Property tax reform, health care costs and higher education expenses are some of the top issues they face.

But Senate president elect Peter Shumlin also wants to make global warming a top priority for the Legislature.

VPR’s Bob Kinzel reports.

(Kinzel) Shumlin is returning to the top leadership post in the Senate after being out of politics for the past four years.

He previously served as president of the Senate between 1997 and 2002.

Shumlin says there’s no question in his mind that finding ways to reduce global warming is the most important challenge facing lawmakers this year:

(Shumlin) “This is going to be the focus of the next generation. Trust me. When you look at the problems like property tax and health care and saving our family farms, all those are incredibly important. But I’ll tell you they will be little dwarfs in comparison to this issue.”

(Kinzel) Shumlin has scheduled joint hearings for several Senate committees, including Natural Resources, Transportation, Commerce and Agriculture for the first three weeks of the session to study the global warming issue.

He’s hoping the committees will draft a plan to promote renewable energy sources as part of the state’s long-term energy plan.

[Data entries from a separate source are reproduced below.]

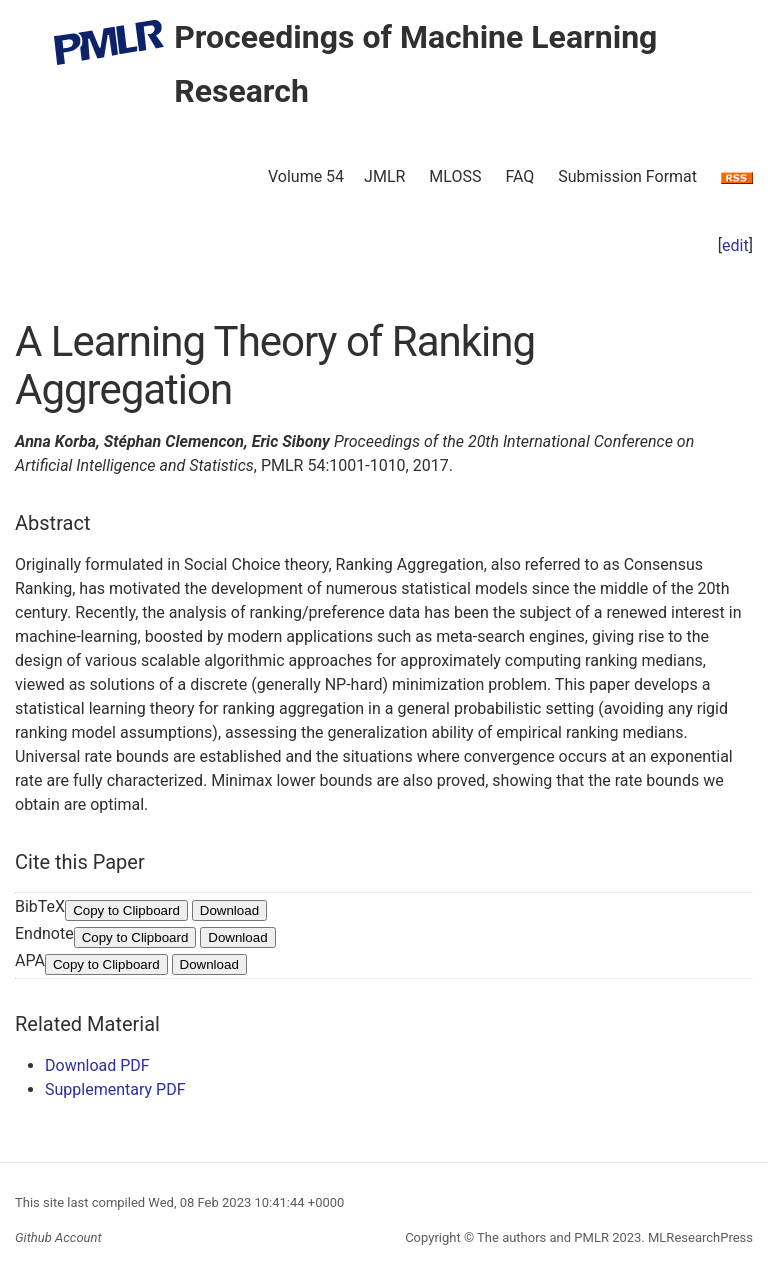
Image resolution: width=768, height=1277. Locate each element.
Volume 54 (306, 176)
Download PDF (97, 1065)
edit (735, 245)
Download (229, 910)
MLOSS (455, 176)
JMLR (384, 176)
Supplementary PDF (115, 1089)
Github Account (58, 1237)
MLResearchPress (699, 1237)
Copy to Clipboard (126, 910)
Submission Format (627, 176)
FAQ (519, 176)
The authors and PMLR (543, 1237)
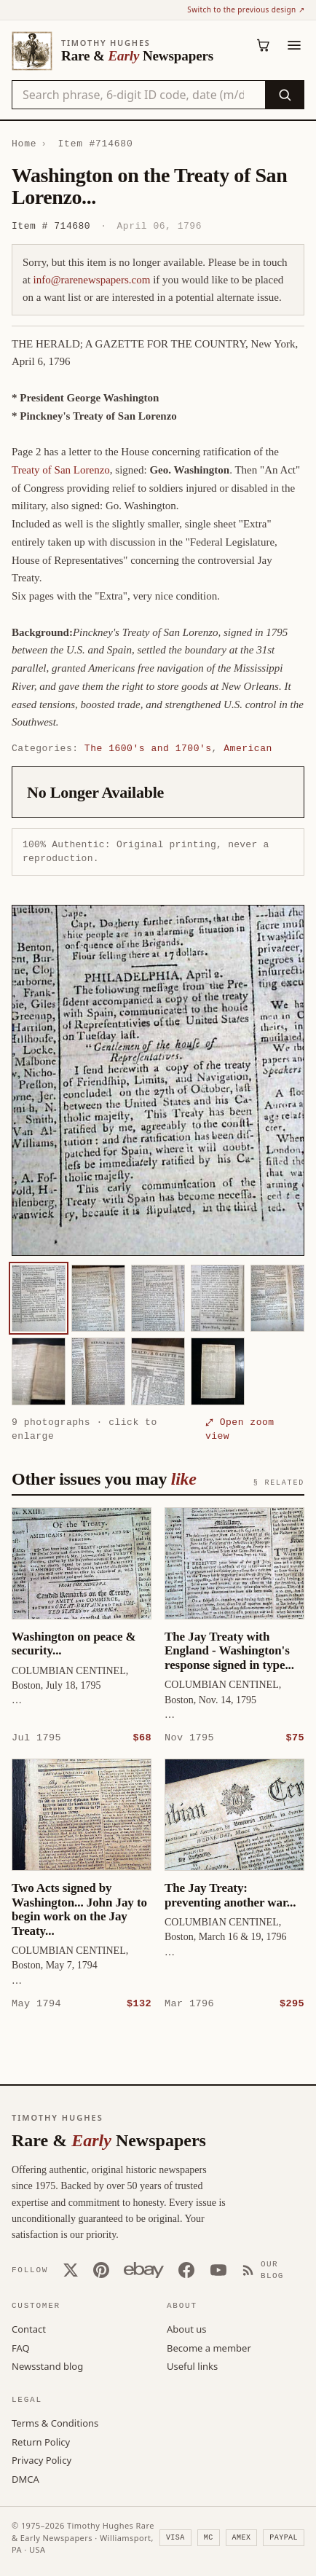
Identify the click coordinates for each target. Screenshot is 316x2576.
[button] (158, 1080)
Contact (29, 2328)
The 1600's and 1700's (148, 748)
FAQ (21, 2347)
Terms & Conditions (55, 2422)
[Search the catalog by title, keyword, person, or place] (138, 95)
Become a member (209, 2347)
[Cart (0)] (263, 45)
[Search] (284, 95)
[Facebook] (186, 2269)
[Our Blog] (273, 2270)
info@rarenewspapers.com (92, 280)
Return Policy (41, 2441)
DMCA (25, 2478)
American (248, 748)
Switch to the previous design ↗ (245, 9)
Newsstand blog (47, 2365)
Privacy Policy (41, 2459)
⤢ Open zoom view (239, 1429)
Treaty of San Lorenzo (61, 470)
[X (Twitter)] (71, 2269)
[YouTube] (218, 2269)
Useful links (192, 2365)
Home (24, 143)
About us (187, 2328)
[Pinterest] (101, 2269)
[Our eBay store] (144, 2269)
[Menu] (294, 45)
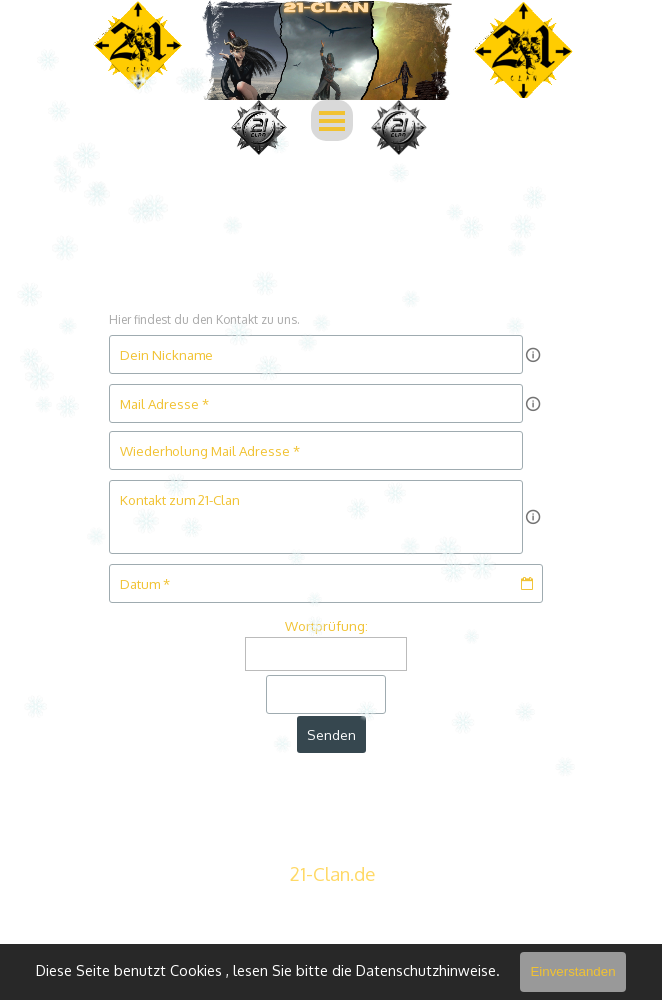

Shumlin also wants to attract industries to Vermont that are involved in the development of emerging technologies to help reduce global warming:

(Shumlin) “My view is that Vermont can harvest the economic opportunity from climate change, that if you look at the jobs that have evaded us and the economic opportunities that have moved to Asia and India and Vietnam. You name it. We aren’t going to be able to recapture those manufacturing jobs. What we can do is make Vermont one of the meccas for the climate change industry that’s going to explode like the technology industry did twenty years ago.”

(Kinzel) Shumlin says he’s asking lawmakers to wait until the joint hearings are over before they propose any specific climate change legislation – that’s because he wants the hearings to focus on a wide range of issues and not get bogged down reviewing the details of any particular bill.

For Vermont Public Radio I’m Bob Kinzel in Montpelier.